Imagine getting a vacation with a side of a tax bill

The achievement awards can't be any of the cool things one would like to receive as an achievement award. When all of social media is screaming that an employer should send the 50-year employee on a trip, instead of giving the employee the stupid bus, tax law says... NO!
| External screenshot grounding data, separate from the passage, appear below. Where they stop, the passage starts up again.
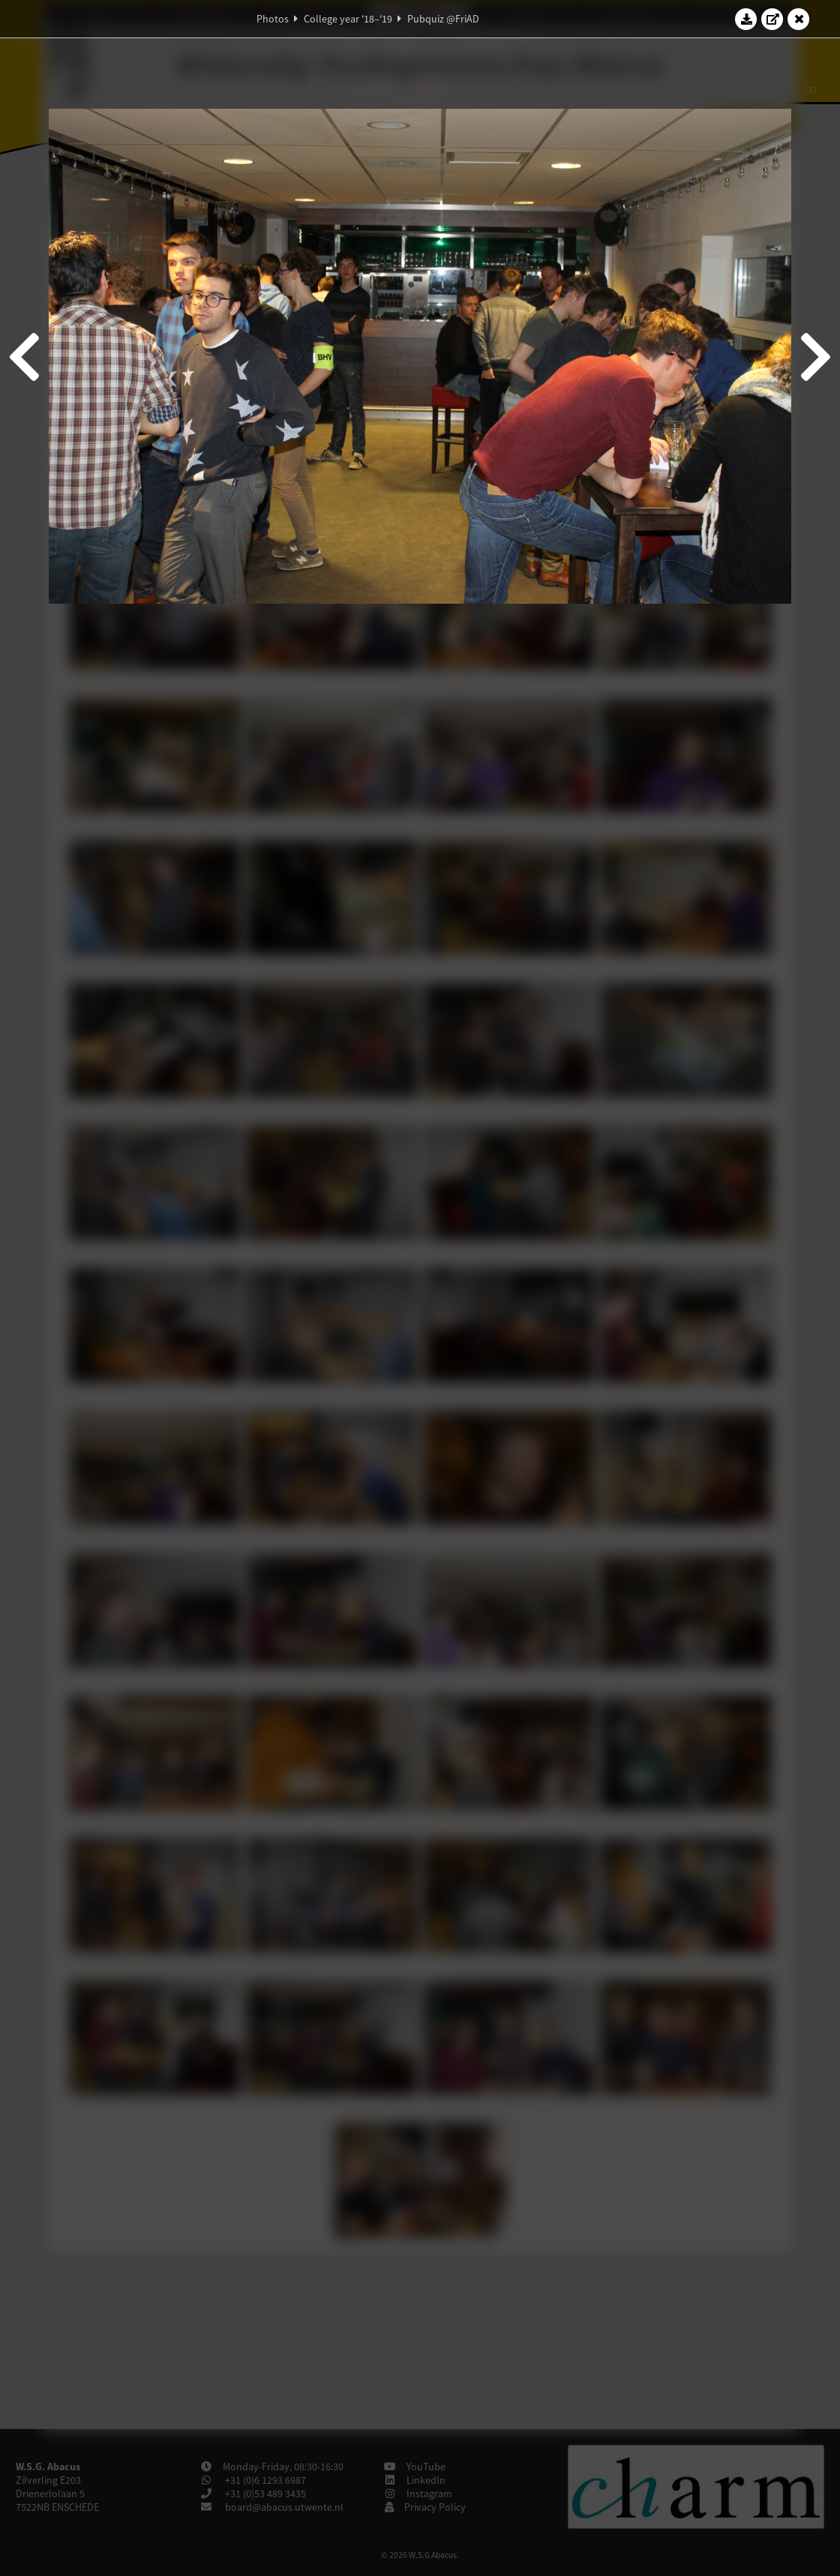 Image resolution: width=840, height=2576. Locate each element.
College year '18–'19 (348, 18)
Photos (272, 18)
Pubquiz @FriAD (443, 18) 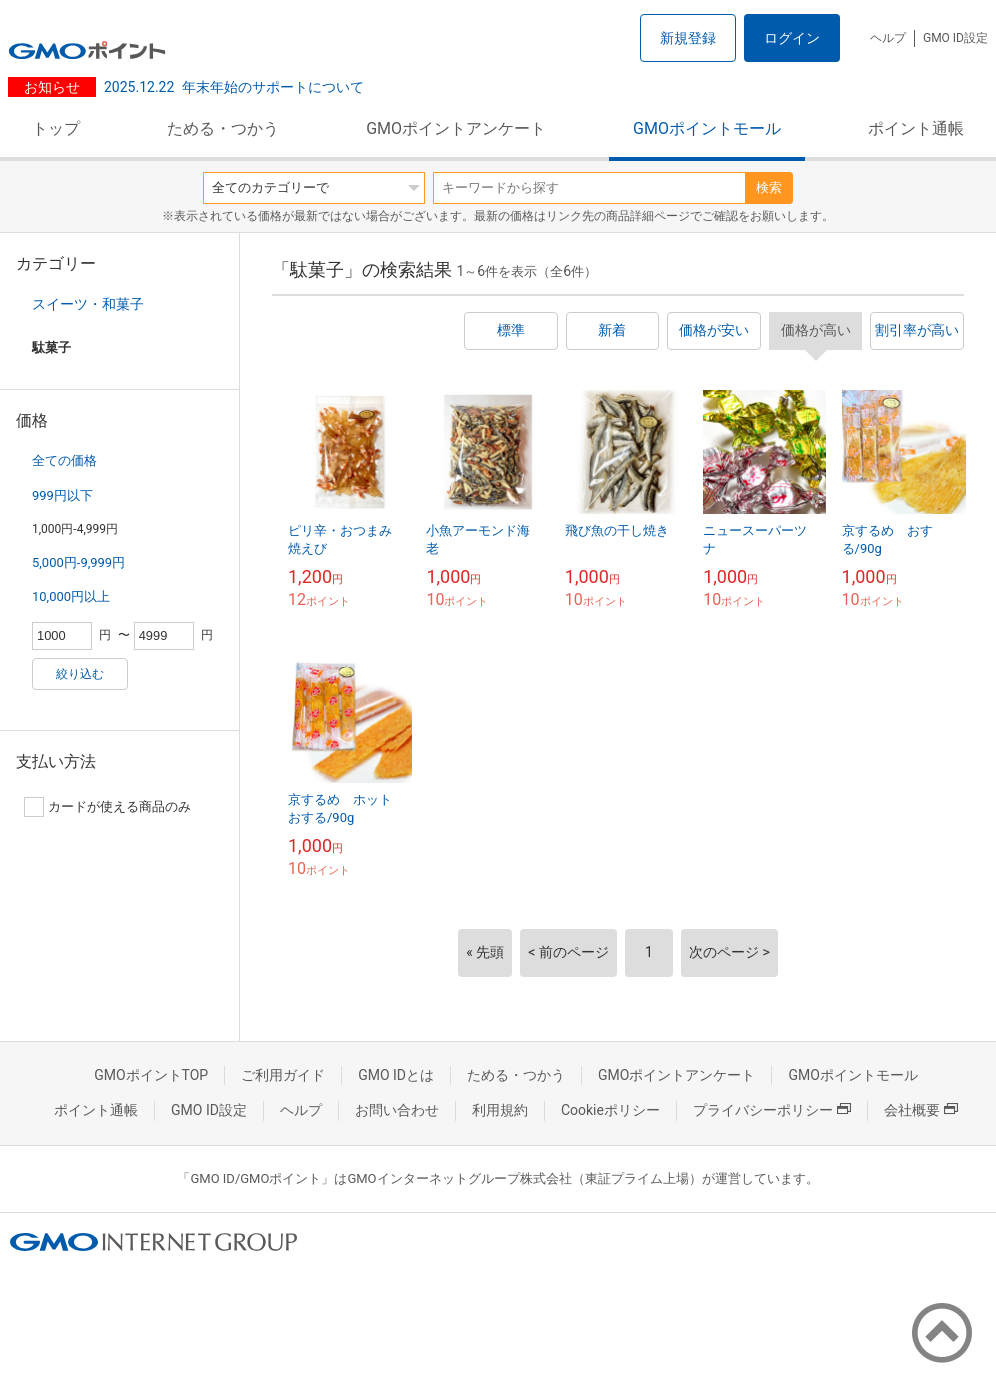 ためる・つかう (223, 128)
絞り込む (80, 674)
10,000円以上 (71, 596)
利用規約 (500, 1110)
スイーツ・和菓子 (88, 304)
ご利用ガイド (283, 1075)
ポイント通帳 (916, 128)
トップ (56, 128)
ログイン (792, 38)
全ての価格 (64, 460)
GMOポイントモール (707, 128)
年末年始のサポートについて (234, 87)
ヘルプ (888, 38)
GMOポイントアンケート (456, 128)
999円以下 (62, 495)
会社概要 (921, 1110)
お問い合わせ (397, 1110)
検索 (769, 187)
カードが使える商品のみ (107, 807)
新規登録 (688, 38)
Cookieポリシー (610, 1110)
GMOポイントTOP (151, 1075)
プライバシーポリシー (772, 1110)
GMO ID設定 (955, 38)
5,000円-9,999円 (78, 562)
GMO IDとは (396, 1075) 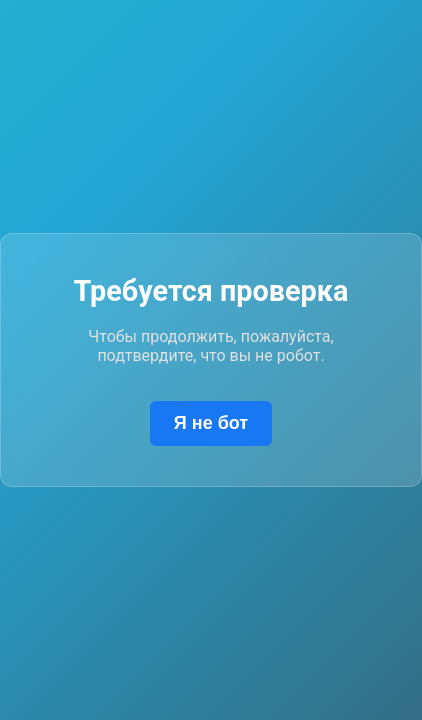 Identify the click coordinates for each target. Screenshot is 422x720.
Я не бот (211, 423) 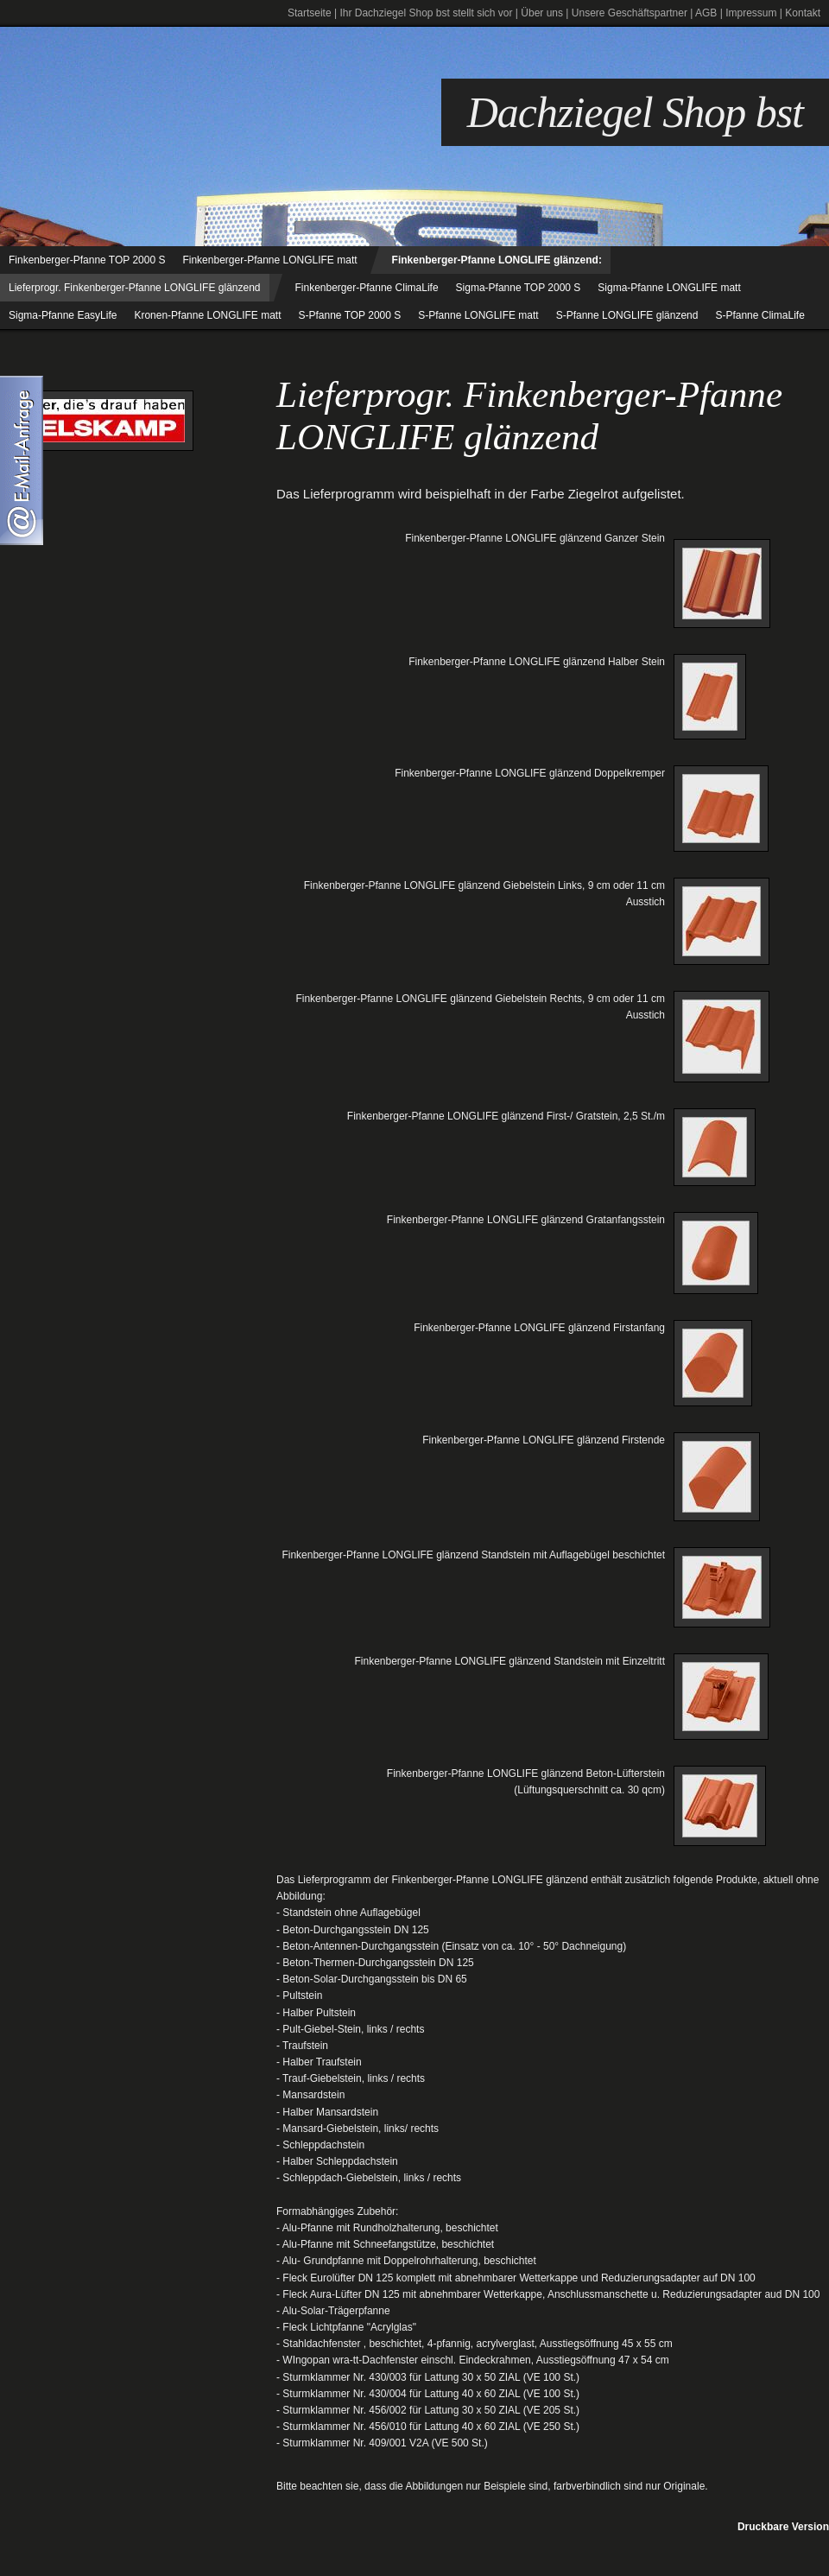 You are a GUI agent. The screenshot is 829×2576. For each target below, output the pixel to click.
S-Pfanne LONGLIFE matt (478, 315)
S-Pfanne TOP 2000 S (350, 315)
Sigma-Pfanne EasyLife (63, 315)
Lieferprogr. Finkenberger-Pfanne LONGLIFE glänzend (135, 288)
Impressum (750, 13)
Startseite (310, 13)
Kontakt (802, 13)
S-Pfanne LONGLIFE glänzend (627, 315)
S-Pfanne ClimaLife (759, 315)
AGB (706, 13)
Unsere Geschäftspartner (629, 13)
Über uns (542, 13)
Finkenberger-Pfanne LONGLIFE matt (269, 260)
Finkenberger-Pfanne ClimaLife (367, 288)
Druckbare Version (783, 2527)
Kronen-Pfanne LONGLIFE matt (207, 315)
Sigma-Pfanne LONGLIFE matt (669, 288)
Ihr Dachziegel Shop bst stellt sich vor (425, 13)
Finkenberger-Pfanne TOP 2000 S (87, 260)
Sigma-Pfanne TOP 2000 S (518, 288)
Let’s assume the total value of that trip is $8,000. The final W-2 would include an $8,000 increase in income for which the employee paid no taxes. Can’t you just see it? “Congratulations on 50 years! Here’s a 2 week all-inclusive vacation to Jamaica for you and your family.”
The additional income would increase the tax liability or reduce a refund. It’s not like the employee received $8,000 in cash, so s/he could reserve cash funds. How NOT awesome would that be?

Can companies ‘afford’ to give employees ‘better’ gifts? Unequivocally yes! However, tax law says they can’t, unless the employee pays taxes on the value of the gift. Wal-Mart gave employees a pack of noodles worth 55 cents. One would think they could have at least sprung for two.